*ACTION ITEM*. Write out exactly the lines below starting at the one containing "territorial and attack" and ending at the one containing "Forward Facing: What Does The Future". Omit every picture.

*SUPPLIED INFORMATION*.

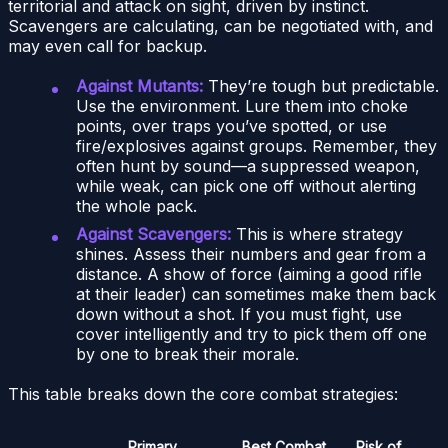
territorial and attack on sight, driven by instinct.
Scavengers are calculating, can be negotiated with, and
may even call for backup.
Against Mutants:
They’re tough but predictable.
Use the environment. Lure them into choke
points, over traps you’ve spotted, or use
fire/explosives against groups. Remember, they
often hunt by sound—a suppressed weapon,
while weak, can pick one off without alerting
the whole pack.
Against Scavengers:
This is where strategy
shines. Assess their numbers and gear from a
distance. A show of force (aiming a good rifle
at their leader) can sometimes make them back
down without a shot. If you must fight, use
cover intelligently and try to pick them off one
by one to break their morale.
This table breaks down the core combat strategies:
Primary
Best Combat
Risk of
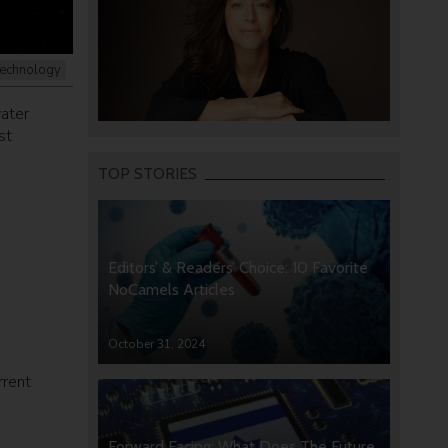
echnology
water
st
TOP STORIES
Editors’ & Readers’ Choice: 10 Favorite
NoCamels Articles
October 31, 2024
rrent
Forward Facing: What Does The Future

--

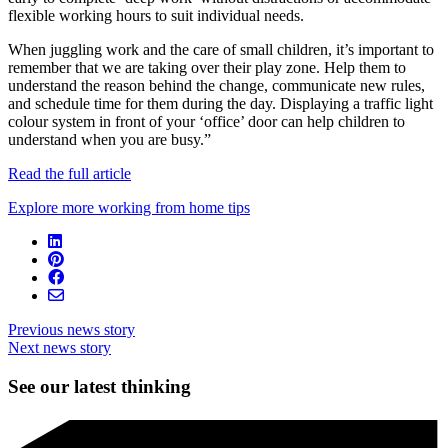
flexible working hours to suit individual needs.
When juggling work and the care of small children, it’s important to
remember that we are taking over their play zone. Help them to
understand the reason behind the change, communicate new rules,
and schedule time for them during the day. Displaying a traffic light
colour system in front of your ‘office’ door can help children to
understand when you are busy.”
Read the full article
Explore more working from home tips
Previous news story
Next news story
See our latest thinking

*ANSWER BOX*.
territorial and attack on sight, driven by instinct.
Scavengers are calculating, can be negotiated with, and
may even call for backup.
Against Mutants:
They’re tough but predictable.
Use the environment. Lure them into choke
points, over traps you’ve spotted, or use
fire/explosives against groups. Remember, they
often hunt by sound—a suppressed weapon,
while weak, can pick one off without alerting
the whole pack.
Against Scavengers:
This is where strategy
shines. Assess their numbers and gear from a
distance. A show of force (aiming a good rifle
at their leader) can sometimes make them back
down without a shot. If you must fight, use
cover intelligently and try to pick them off one
by one to break their morale.
This table breaks down the core combat strategies:
Primary
Best Combat
Risk of
echnology
water
st
TOP STORIES
Editors’ & Readers’ Choice: 10 Favorite
NoCamels Articles
October 31, 2024
rrent
Forward Facing: What Does The Future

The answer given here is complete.